Quarterly report [Sections 13 or 15(d)]

ARKO Petroleum Corp. (APC)

v3.26.1
ARKO Petroleum Corp. (APC)
3 Months Ended
Mar. 31, 2026
Noncontrolling Interest [Abstract]  
ARKO Petroleum Corp. (APC)

3. ARKO Petroleum Corp. (APC)

APC IPO

APC was formed in July 2025 as a Delaware corporation and a wholly owned subsidiary of Arko Convenience Stores, LLC (“ACS”), which is a wholly owned subsidiary of the Company. On February 13, 2026, APC completed the APC IPO and issued 11,111,111 shares of its Class A common stock at a price to the public of $18.00 per share. In addition, APC granted the underwriters a 30-day option to purchase up to an additional 1,666,666 shares of APC’s Class A common stock to cover over-allotments, if any, at

$18.00 per share, less underwriting discounts and commissions. On March 5, 2026, the underwriters exercised their option to purchase 1,459,112 shares of Class A common stock, and on March 9, 2026, APC issued and sold such shares to the underwriters. The total net proceeds from the APC IPO were approximately $206.8 million. The Company owns 35,000,000 shares of APC’s Class B common stock, representing 73.6% of the economic interests in APC and 93.3% of the combined voting power of APC’s Class A common stock and Class B common stock. APC’s Class A common stock is listed on Nasdaq under the symbol “APC.” The Class B common stock is not publicly listed or traded.

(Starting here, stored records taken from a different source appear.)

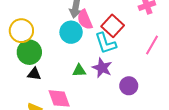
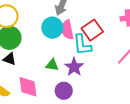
pink semicircle: (85, 20) -> (67, 30), moved
purple circle: (129, 86) -> (64, 91), moved

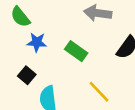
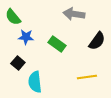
yellow line: (99, 92) -> (87, 77), moved, turned -54

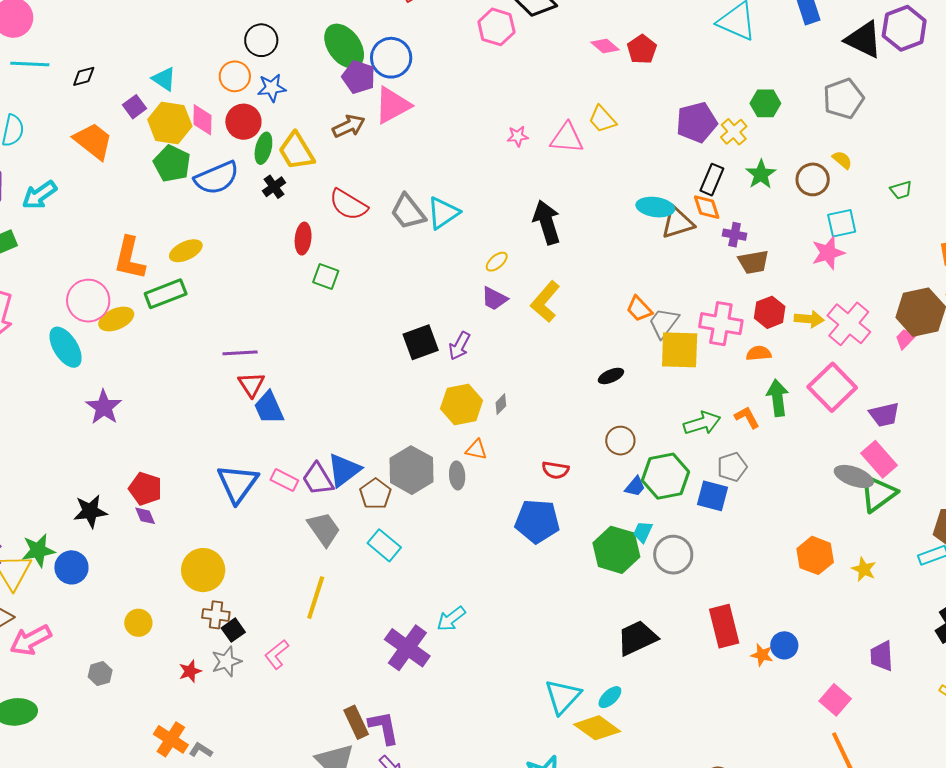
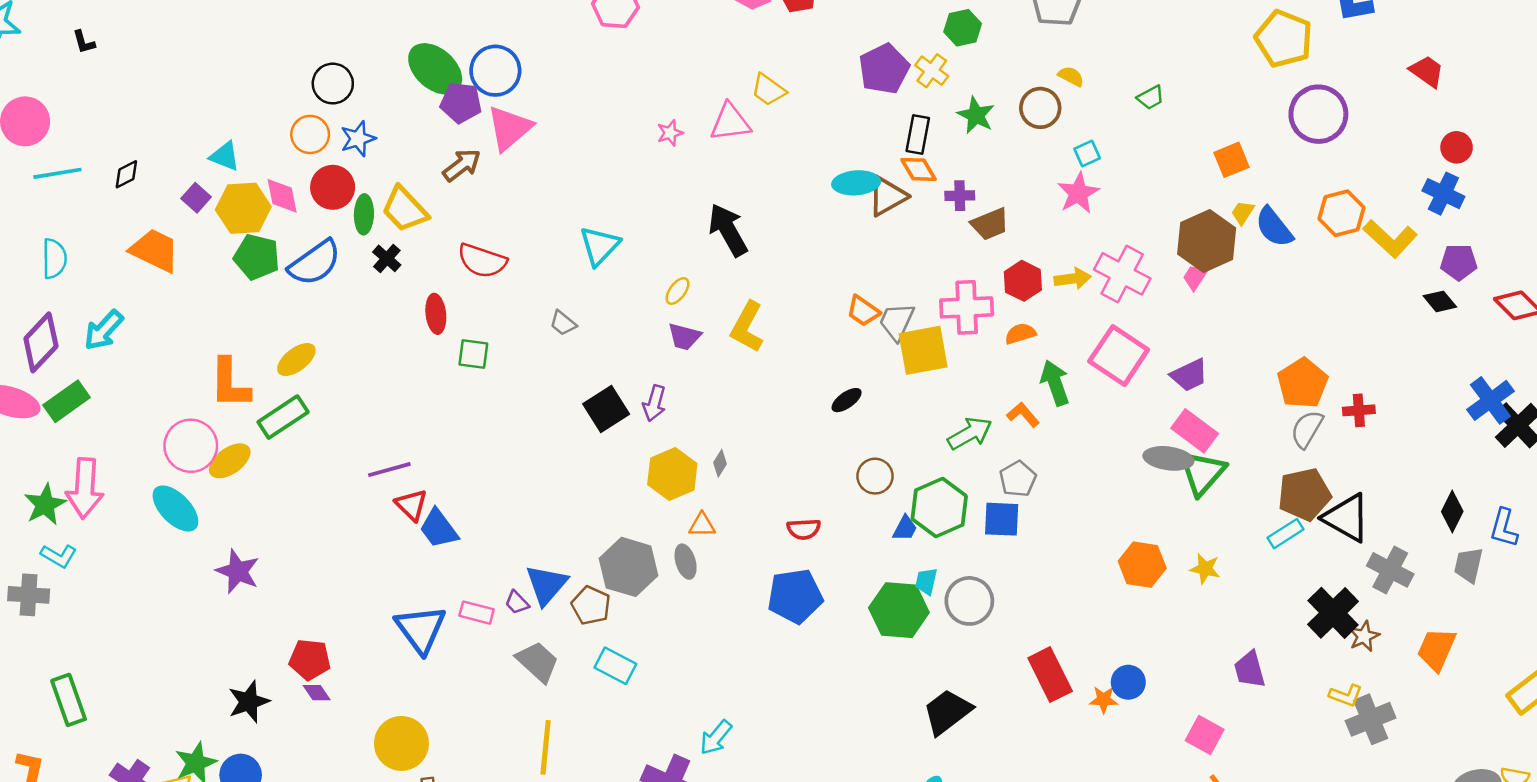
gray trapezoid: (408, 212) -> (563, 323), moved, size x0.6
cyan square: (842, 223) -> (1087, 154), size x0.7
purple trapezoid: (318, 479) -> (517, 602), size x0.6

In connection with the closing of the APC IPO, the Company completed a series of transactions whereby the Company (i) transferred certain real estate and equipment assets to APC, along with assigning, leasing or subleasing the leasehold interest in certain properties, (ii) contributed all of the issued and outstanding equity interests in certain subsidiaries to APC, and (iii) entered into, or amended, various agreements, including agreements pursuant to which the GPMP segment will continue to be the exclusive supplier of fuel to substantially all of the Company’s retail sites. Additionally, in connection with such transactions, certain of the contributed subsidiaries transferred to the Company certain real estate assets related to the retail segment and APC entered into certain subleases, as the sublessee, and master leases, as cotenant or a sublessee, with the Company for the sites on which APC operates.

Voting Rights of APC Common Stock

Under APC’s amended and restated certificate of incorporation, holders of Class A common stock are entitled to one vote per share, and the holders of Class B common stock are entitled to five votes per share, in each case on all matters submitted to a vote of APC’s stockholders. Shares of Class B common stock may only be owned by the Company and its affiliates (other than APC).

Dividends

APC’s board of directors (the “APC Board”) declared a quarterly pro-rated dividend of $0.26 per share of common stock that was paid on April 21, 2026 to stockholders of record as of April 10, 2026. APC currently intends to pay a regular quarterly cash dividend of $0.50 per share to holders of its common stock, or $2.00 per share on an annualized basis. The APC Board will determine the amount, timing, and payment of any dividend in its sole discretion, taking into account discretionary cash flow, reserves for working capital and investment capital expenditures, debt service, the prudent conduct of APC’s business, and other factors it deems relevant. APC’s objective is to pay to its common stockholders a consistent and growing cash dividend that is sustainable on a long-term basis. Cash dividends paid in respect of Class A common stock will also be paid in respect of Class B common stock. As a result, dividends paid on APC’s common stock will be received on a pro rata basis by holders of its Class A common stock and holders of Class B common stock, which Class B common stock is held indirectly by the Company. There can be no assurance that APC will continue to pay such dividends or the amounts of such dividends.